I also don't discount my hypothesis that constantly playing violent video games, particularly by someone who is otherwise socially isolated and quite inept and powerless in the real world, may have helped to fuel and stimulate violent fantasies and a desire to be able to attain that sort of power in the real world by using the real weapons that were in his home and available to him.
The more I think about it, the more I think this whole rampage may have been an expression of a suicidal depression. He may well have been depressed about the lack of a future he saw for himself, given his particular disabilities, and his final acts may have been designed to show the world he had the degree of power he had only previously experienced in video games--his final image would not be that of a gawky nerd and misfit, but of an immensely powerful warrior. Had he not had his mother's mini-arsonal so easily available to him, with a weapon so similar to that in the video games, those fantasies would probably not have turned into reality. But that fantasy did likely include suicide as it's conclusion, just as it did with the Columbine killers.
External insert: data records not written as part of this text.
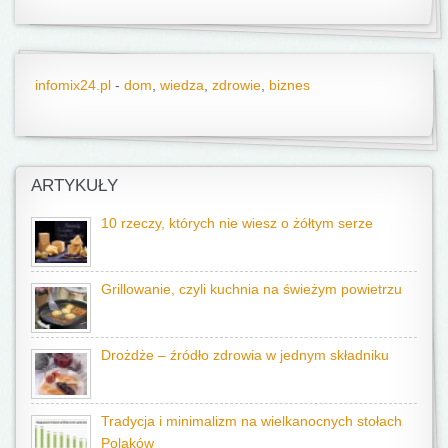
infomix24.pl
-
dom
,
wiedza
,
zdrowie
,
biznes
ARTYKUŁY
10 rzeczy, których nie wiesz o żółtym serze
Grillowanie, czyli kuchnia na świeżym powietrzu
Drożdże – źródło zdrowia w jednym składniku
Tradycja i minimalizm na wielkanocnych stołach
Polaków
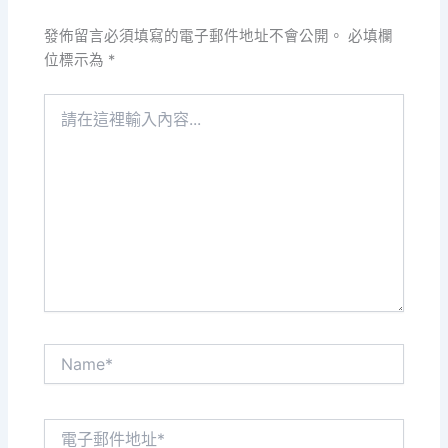
發佈留言必須填寫的電子郵件地址不會公開。
必填欄
位標示為
*
請
在
這
裡
輸
入
內
容...
Name*
電
子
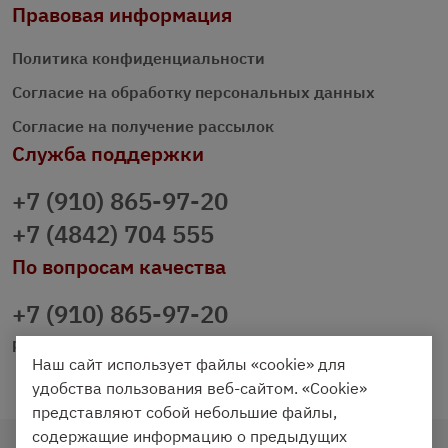
Правовая информация
Политика конфиденциальности
Согласие на обработку персональных данных
Согласие на получение рассылок
Служба поддержки
+7 (910) 865-97-20
+7 (4842) 704 555
По вопросам качества
+7 (910) 865-97-20
prazdnichniy40@palmi.ru
Наш сайт использует файлы «cookie» для
удобства пользования веб-сайтом. «Cookie»
представляют собой небольшие файлы,
содержащие информацию о предыдущих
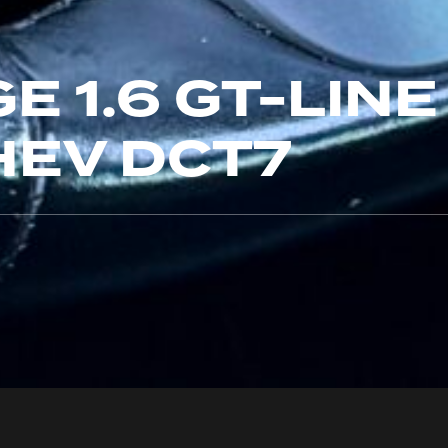
E 1.6 GT-LINE
EV DCT7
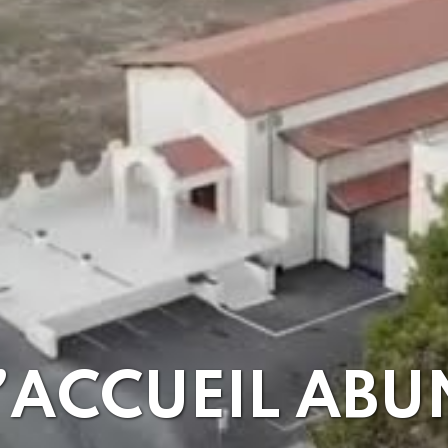
’ACCUEIL ABU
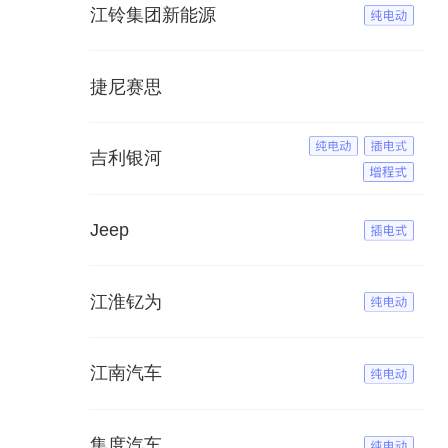
江铃集团新能源
捷尼赛思
吉利银河
Jeep
江淮钇为
江南汽车
集度汽车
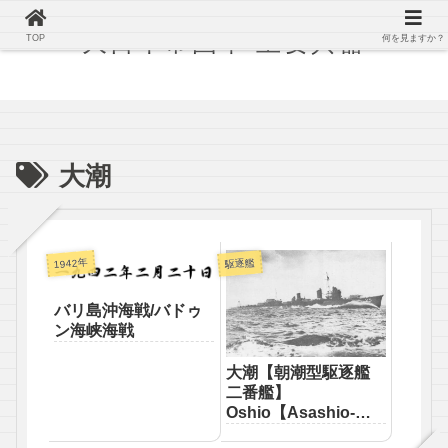
大日本帝国軍 主要兵器
TOP
何を見ますか？
大潮
1942年
駆逐艦
バリ島沖海戦/バドゥ
ン海峡海戦
大潮【朝潮型駆逐艦
二番艦】
Oshio【Asashio-
class destroyer】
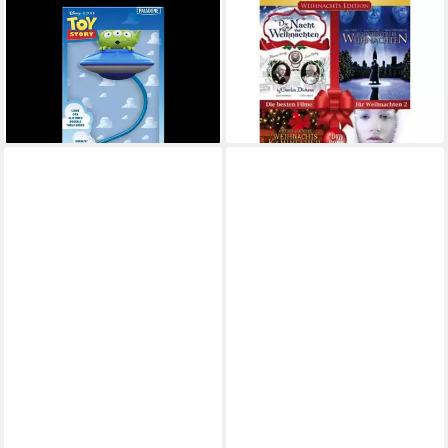
PALADONE
LIGHTHOUSE INTERACTIVE
LED Dekolicht Toy Story
DVD Die besten Filme für
Buchleuchte Alien
Weihnachten Vol. 2
21,95 €
12,85 €
lieferbar - in 8-10 Werktagen bei
lieferbar - in 7-9 Werktagen bei dir
dir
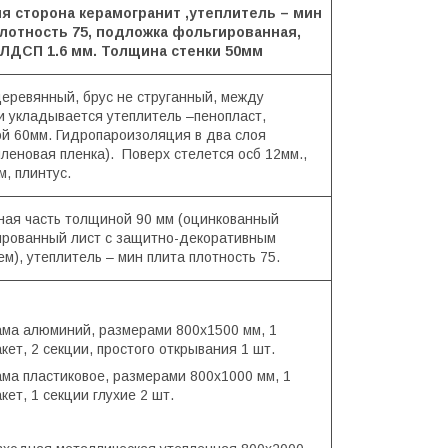
я сторона керамогранит ,утеплитель – мин
лотность 75, подложка фольгированная,
 ЛДСП 1.6 мм. Толщина стенки 50мм
деревянный, брус не струганный, между
и укладывается утеплитель –пенопласт,
й 60мм. Гидропароизоляция в два слоя
иленовая пленка). Поверх стелется осб 12мм.,
, плинтус.
ная часть толщиной 90 мм (оцинкованный
рованный лист с защитно-декоративным
м), утеплитель – мин плита плотность 75.
рама алюминий, размерами 800х1500 мм, 1
кет, 2 секции, простого открывания 1 шт.
ама пластиковое, размерами 800х1000 мм, 1
кет, 1 секции глухие 2 шт.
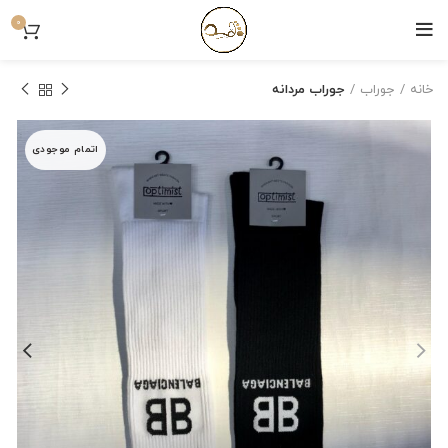
0
خانه
جوراب
جوراب مردانه
اتمام موجودی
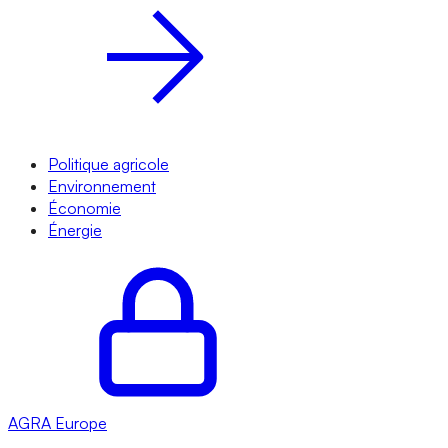
Politique agricole
Environnement
Économie
Énergie
AGRA
Europe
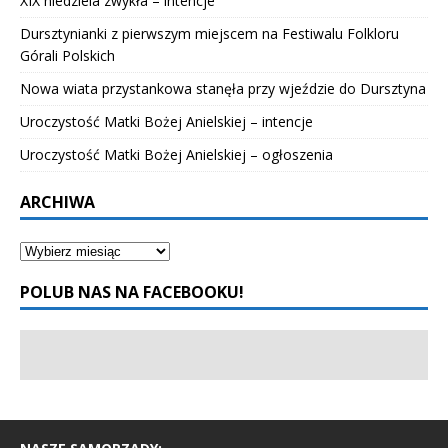
XIX niedziela zwykła – intencje
Dursztynianki z pierwszym miejscem na Festiwalu Folkloru
Górali Polskich
Nowa wiata przystankowa stanęła przy wjeździe do Dursztyna
Uroczystość Matki Bożej Anielskiej – intencje
Uroczystość Matki Bożej Anielskiej – ogłoszenia
ARCHIWA
POLUB NAS NA FACEBOOKU!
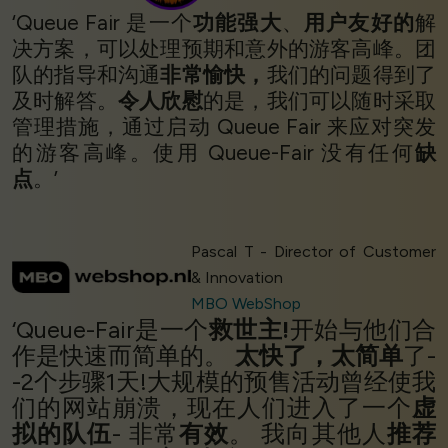
‘Queue Fair 是一个
功能强大
、
用户友好的
解
决方案，可以处理预期和意外的游客高峰。团
队的指导和沟通
非常愉快，
我们的问题得到了
及时解答。
令人欣慰
的是，我们可以随时采取
管理措施，通过启动 Queue Fair 来应对突发
的游客高峰。使用 Queue-Fair 没有任何
缺
点
。’
Pascal T - Director of Customer
& Innovation
MBO WebShop
‘Queue-Fair是一个
救世主!
开始与他们合
作是快速而简单的。
太快了，太简单
了-
-2个步骤1天!大规模的预售活动曾经使我
们的网站崩溃，现在人们进入了一个
虚
拟的队伍
- 非常
有效
。 我向其他人
推荐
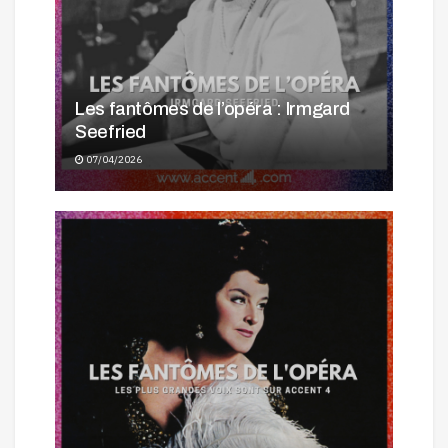
Les fantômes de l’opéra : Irmgard
Seefried
07/04/2026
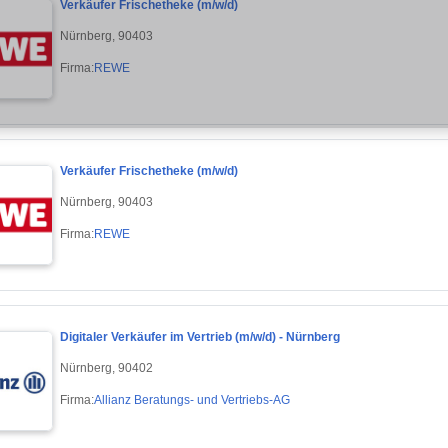
Verkäufer Frischetheke (m/w/d)
Nürnberg, 90403
Firma:
REWE
Verkäufer Frischetheke (m/w/d)
Nürnberg, 90403
Firma:
REWE
Digitaler Verkäufer im Vertrieb (m/w/d) - Nürnberg
Nürnberg, 90402
Firma:
Allianz Beratungs- und Vertriebs-AG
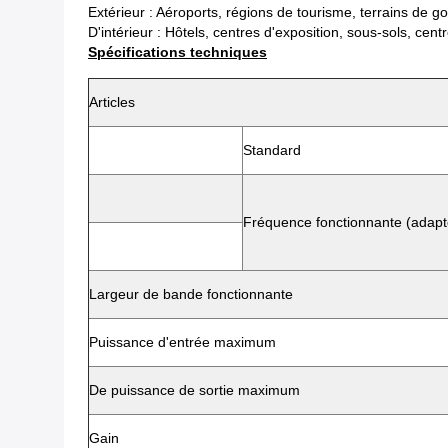
Extérieur : Aéroports, régions de tourisme, terrains de gol
D'intérieur : Hôtels, centres d'exposition, sous-sols, ce
Spécifications techniques
Articles
Standard
Fréquence fonctionnante (adapté
Largeur de bande fonctionnante
Puissance d'entrée maximum
De puissance de sortie maximum
Gain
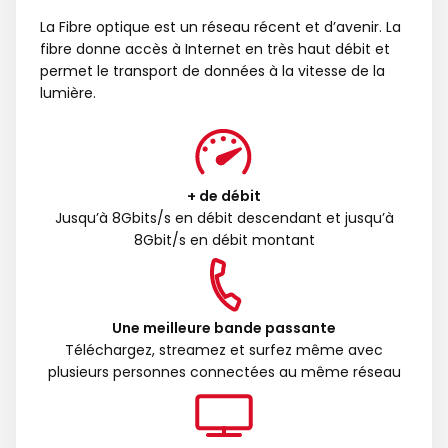
La Fibre optique est un réseau récent et d’avenir. La
fibre donne accès à Internet en très haut débit et
permet le transport de données à la vitesse de la
lumière.
+ de débit
Jusqu’à 8Gbits/s en débit descendant et jusqu’à
8Gbit/s en débit montant
Une meilleure bande passante
Téléchargez, streamez et surfez même avec
plusieurs personnes connectées au même réseau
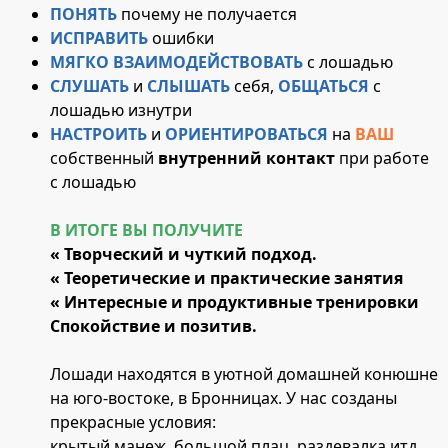
ПОНЯТЬ
почему не получается
ИСПРАВИТЬ
ошибки
МЯГКО ВЗАИМОДЕЙСТВОВАТЬ
с лошадью
СЛУШАТЬ
и
СЛЫШАТЬ
себя,
ОБЩАТЬСЯ
с
лошадью изнутри
НАСТРОИТЬ
и
ОРИЕНТИРОВАТЬСЯ
на
ВАШ
собственный
внутренний контакт
при работе
с лошадью
В ИТОГЕ ВЫ ПОЛУЧИТЕ
« Творческий и чуткий подход.
« Теоретические и практические занятия
« Интересные и продуктивные тренировки
Спокойствие и позитив.
Лошади находятся в уютной домашней конюшне
на юго-востоке, в Бронницах. У нас созданы
прекрасные условия:
крытый манеж, большой плац, раздевалка итд.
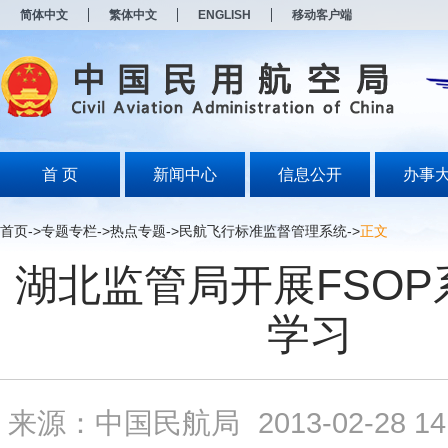
新
简体中文
繁体中文
ENGLISH
移动客户端
窗
口
打
开
无
障
碍
说
明
首 页
新闻中心
信息公开
办事
页
面,
按
首页
->
专题专栏
->
热点专题
->
民航飞行标准监督管理系统
->
正文
Alt
加
湖北监管局开展FSOP
波
浪
键
学习
打
开
导
盲
模
来源：中国民航局
2013-02-28 14
式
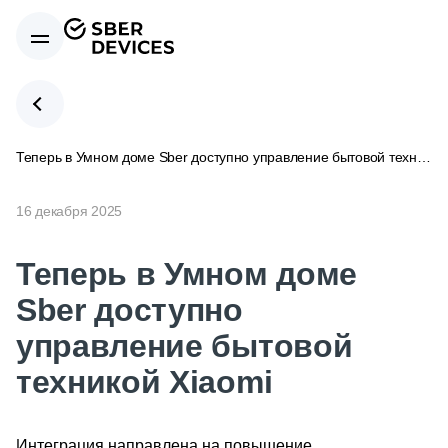
Теперь в Умном доме Sber доступно управление бытовой техникой Xiaomi
16 декабря 2025
Теперь в Умном доме
Sber доступно
управление бытовой
техникой Xiaomi
Интеграция направлена на повышение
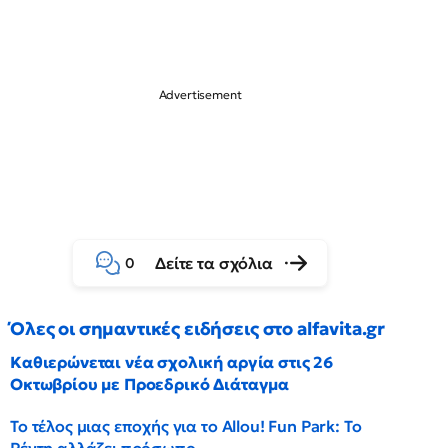
Δείτε τα σχόλια
0
Όλες οι σημαντικές ειδήσεις στο alfavita.gr
Καθιερώνεται νέα σχολική αργία στις 26
Οκτωβρίου με Προεδρικό Διάταγμα
Το τέλος μιας εποχής για το Allou! Fun Park: Το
His mother may have been trying to make some long-range plans for him in some sort of supported living arrangement program, she knew she wouldn't be around forever to watch over him. I really doubt she was trying to get him psychiatrically locked up somewhere because she felt threatened by him, or feared some lack of control on his part. If that was the case, she certainly should have locked those guns up, or gotten them out of the house. To do otherwise wouldn't make much sense.
But we really don't know what was going on in that home between Adam and his mother, or even whether his mother was an emotionally stable individual. If his father or brother ever decide to speak publicly, we might know a lot more.